Daniel Cariello **
— Bom dia, senhor, eu preciso
carimbar um documento, por favor.
— Para carimbar documentos, você
tai ter de passar no Departamento das Demandas Dementes e conversar com o
subsecretário de autorizações urgentes. Ele vai consultar o secretário, que vai
falar com o diretor e pedir a anuência do gerente da área. Acontece que ele
certamente não tem poderes para deferir seu pedido, e vai solicitar gentilmente
o breve encaminhamento do seu documento à Secretaria de Serviços Simples e
Sossegados.
— É rápido?
— Claro que não.
— E não tem outra maneira?
— Até tem. Você pode passar na
Comissão das Causas Confusas e solicitar uma audiência com o relator de cartas
circulares. Ele não tem acesso ao carimbo, mas vai te apresentar o Cardoso da
contabilidade, que uma vez fez um favor à Danuza da informática, que já namorou
o Fonseca do almoxarifado, que emprestou uma grana ao Penedo da administração,
que dá sempre carona para a dona Solange.
— Então é a dona Solange que vai
me ajudar!
— Não. A dona Solange faz o
melhor café com pão de queijo da cidade. Você dá uma passadinha no local de
trabalho dela para recobrar as forças antes de continuar o périplo, que passa
pelo Tadeu da gerência, que...
— Ai, ai. Eu só preciso carimbar
esse papel. Não é possível que haja tanta burocracia.
— Bom, já que você tem pressa,
existe um caminho alternativo: passar na Administração dos Assuntos Adiáveis. O
gestor vai avaliar a pressa do seu pedido utilizando o algoritmo de Behr.
— Algoritmo de Behr?
— Uma fórmula desenvolvida pela
Nata dos Notáveis, que se reúne dez horas por dia, cinco dias por semana.
— Por que eles são notáveis?
— Porque se reúnem dez horas por
dia, cinco dias por semana e não chegam a conclusão alguma. Não é um fato
admirável? Assim que estão para terminar um assunto, a semana acaba e eles
precisam repassar o tema na segunda-feira seguinte, do começo, para que não
haja dúvidas sobre as decisões a serem tomadas. Em quinze anos de existência, o
grupo não resolveu nada.
— Você diz que a Nata dos
Notáveis não decide nada, mas não foi ela que criou o algoritmo de Behr?

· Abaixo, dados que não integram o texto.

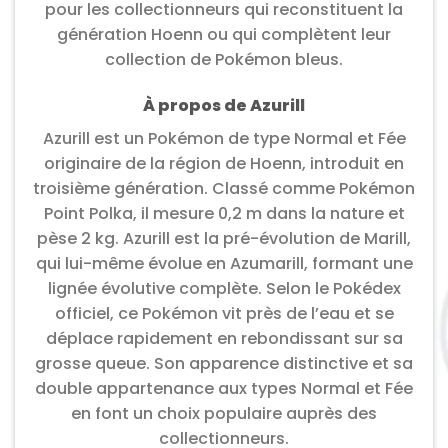
pour les collectionneurs qui reconstituent la
génération Hoenn ou qui complètent leur
collection de Pokémon bleus.
À propos de Azurill
Azurill est un Pokémon de type Normal et Fée
originaire de la région de Hoenn, introduit en
troisième génération. Classé comme Pokémon
Point Polka, il mesure 0,2 m dans la nature et
pèse 2 kg. Azurill est la pré-évolution de Marill,
qui lui-même évolue en Azumarill, formant une
lignée évolutive complète. Selon le Pokédex
officiel, ce Pokémon vit près de l’eau et se
déplace rapidement en rebondissant sur sa
grosse queue. Son apparence distinctive et sa
double appartenance aux types Normal et Fée
en font un choix populaire auprès des
collectionneurs.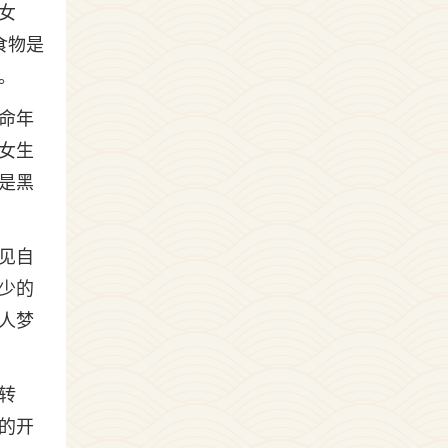
女
食物是
。
命年
女生
是黑
见自
少的
人梦
转
的开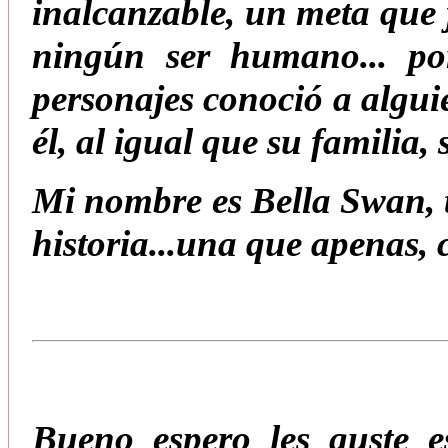
inalcanzable, un meta que 
ningún ser humano... po
personajes conoció a algu
él, al igual que su familia,
Mi nombre es Bella Swan, t
historia...una que apenas,
Bueno espero les guste e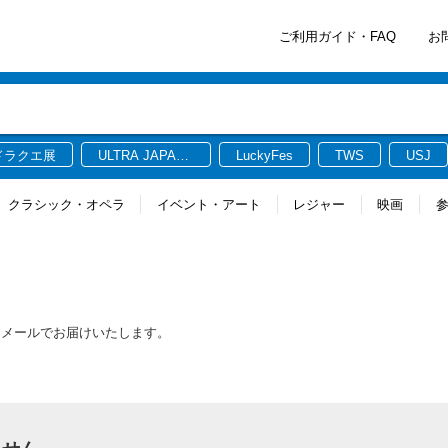
ご利用ガイド・FAQ
お
ドラクエ展
ULTRA JAPAN
LuckyFes
TWS
USJ
2026
クラシック・オペラ
イベント・アート
レジャー
映画
をメールでお届けいたします。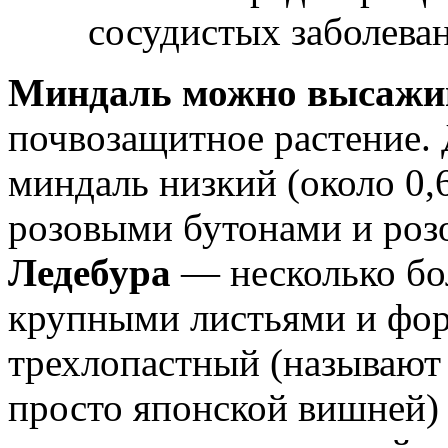
сосудистых заболева
Миндаль можно высажи
почвозащитное растение. 
миндаль низкий (около 0,
розовыми бутонами и роз
Ледебура
— несколько бол
крупными листьями и фор
трехлопастный (называют 
просто японской вишней)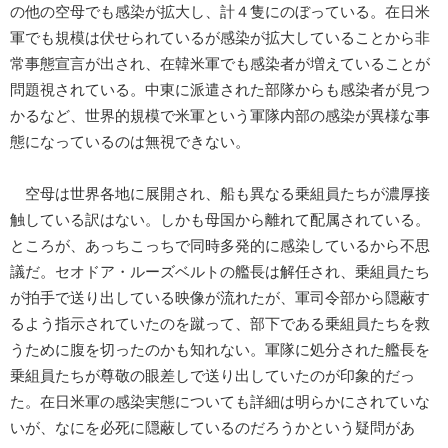
の他の空母でも感染が拡大し、計４隻にのぼっている。在日米
軍でも規模は伏せられているが感染が拡大していることから非
常事態宣言が出され、在韓米軍でも感染者が増えていることが
問題視されている。中東に派遣された部隊からも感染者が見つ
かるなど、世界的規模で米軍という軍隊内部の感染が異様な事
態になっているのは無視できない。
空母は世界各地に展開され、船も異なる乗組員たちが濃厚接
触している訳はない。しかも母国から離れて配属されている。
ところが、あっちこっちで同時多発的に感染しているから不思
議だ。セオドア・ルーズベルトの艦長は解任され、乗組員たち
が拍手で送り出している映像が流れたが、軍司令部から隠蔽す
るよう指示されていたのを蹴って、部下である乗組員たちを救
うために腹を切ったのかも知れない。軍隊に処分された艦長を
乗組員たちが尊敬の眼差しで送り出していたのが印象的だっ
た。在日米軍の感染実態についても詳細は明らかにされていな
いが、なにを必死に隠蔽しているのだろうかという疑問があ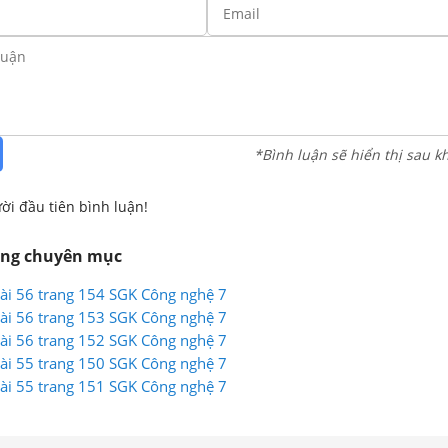
*Bình luận sẽ hiển thị sau k
ời đầu tiên bình luận!
ùng chuyên mục
 Bài 56 trang 154 SGK Công nghệ 7
 Bài 56 trang 153 SGK Công nghệ 7
 Bài 56 trang 152 SGK Công nghệ 7
 Bài 55 trang 150 SGK Công nghệ 7
 Bài 55 trang 151 SGK Công nghệ 7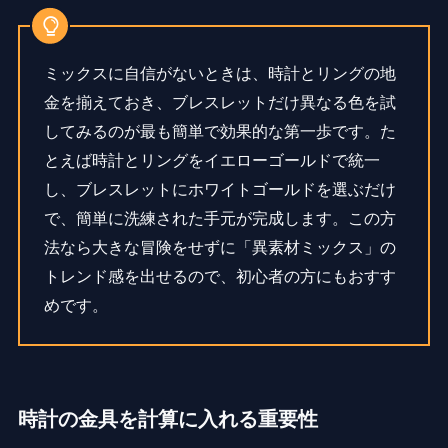
ミックスに自信がないときは、時計とリングの地
金を揃えておき、ブレスレットだけ異なる色を試
してみるのが最も簡単で効果的な第一歩です。た
とえば時計とリングをイエローゴールドで統一
し、ブレスレットにホワイトゴールドを選ぶだけ
で、簡単に洗練された手元が完成します。この方
法なら大きな冒険をせずに「異素材ミックス」の
トレンド感を出せるので、初心者の方にもおすす
めです。
時計の金具を計算に入れる重要性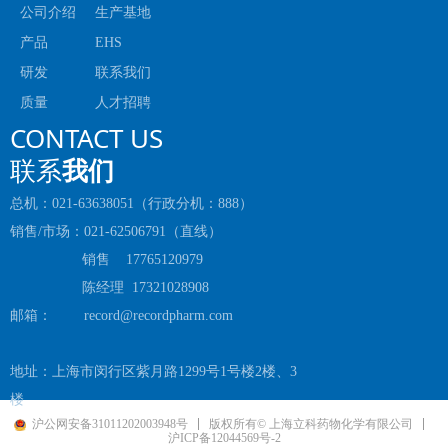
公司介绍
生产基地
产品
EHS
研发
联系我们
质量
人才招聘
CONTACT US
联系
我们
总机：021-63638051（行政分机：888）
销售/市场：021-62506791（直线）
销售 17765120979
陈经理 17321028908
邮箱： record@recordpharm.com
地址：上海市闵行区紫月路1299号1号楼2楼、3
楼
沪公网安备31011202003948号
版权所有© 上海立科药物化学有限公司
沪ICP备12044569号-2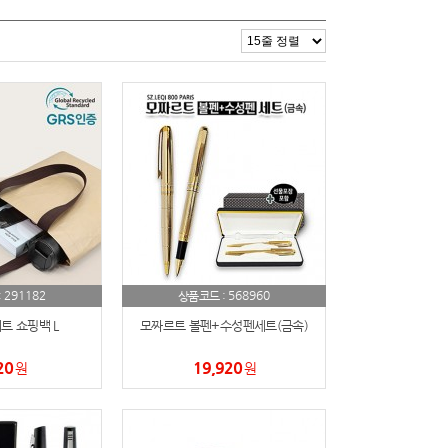
291182
568960
:
상품코드 :
트 쇼핑백 L
모짜르트 볼펜+수성펜세트(금속)
20
19,920
원
원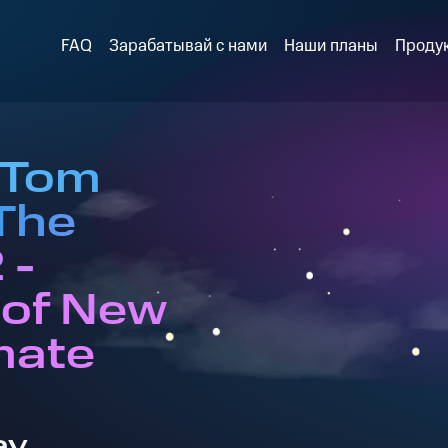
FAQ
Зарабатывай с нами
Наши планы
Проду
 Tom
The
 -
 of New
mate
ay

— A fórmula está incompleta, mas
prometeram terminá-la na semana que vem.
— Então já vi, meu caso não tem
jeito, vou ter de desistir de carimbar minha certidão.

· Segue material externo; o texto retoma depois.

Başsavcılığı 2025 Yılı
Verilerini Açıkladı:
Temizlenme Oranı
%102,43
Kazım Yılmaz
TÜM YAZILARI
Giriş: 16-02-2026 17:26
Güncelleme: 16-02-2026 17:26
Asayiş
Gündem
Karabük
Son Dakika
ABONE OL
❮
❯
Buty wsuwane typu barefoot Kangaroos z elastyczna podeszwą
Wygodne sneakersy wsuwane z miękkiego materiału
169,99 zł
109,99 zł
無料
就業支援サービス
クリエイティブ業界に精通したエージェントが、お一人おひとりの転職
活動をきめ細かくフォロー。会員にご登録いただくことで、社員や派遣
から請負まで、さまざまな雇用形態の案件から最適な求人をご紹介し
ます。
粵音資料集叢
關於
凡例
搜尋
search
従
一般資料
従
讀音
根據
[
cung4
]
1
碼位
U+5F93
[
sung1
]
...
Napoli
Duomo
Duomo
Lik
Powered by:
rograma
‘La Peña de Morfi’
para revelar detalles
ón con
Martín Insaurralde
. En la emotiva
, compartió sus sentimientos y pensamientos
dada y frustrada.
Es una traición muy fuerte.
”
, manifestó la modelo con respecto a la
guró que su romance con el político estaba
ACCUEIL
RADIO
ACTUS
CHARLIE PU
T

— Peraí, por que você não falou
logo que era uma certidão? Nesse caso, é comigo mesmo.
— Mas que sorte! Você pode então
carimbá-la, por favor?
— Desculpa, mas não vai dar.
— Não?
— Infelizmente, não. Você terá de
voltar depois.
O carimbo de certidões está
desatualizado. Mas não se preocupe, deve chegar um novo na semana que vem. Ou
no mês que vem. Ou no ano...
* Originalmente publicado na
revista Veja Brasília, de 6 de dezembro de 2013.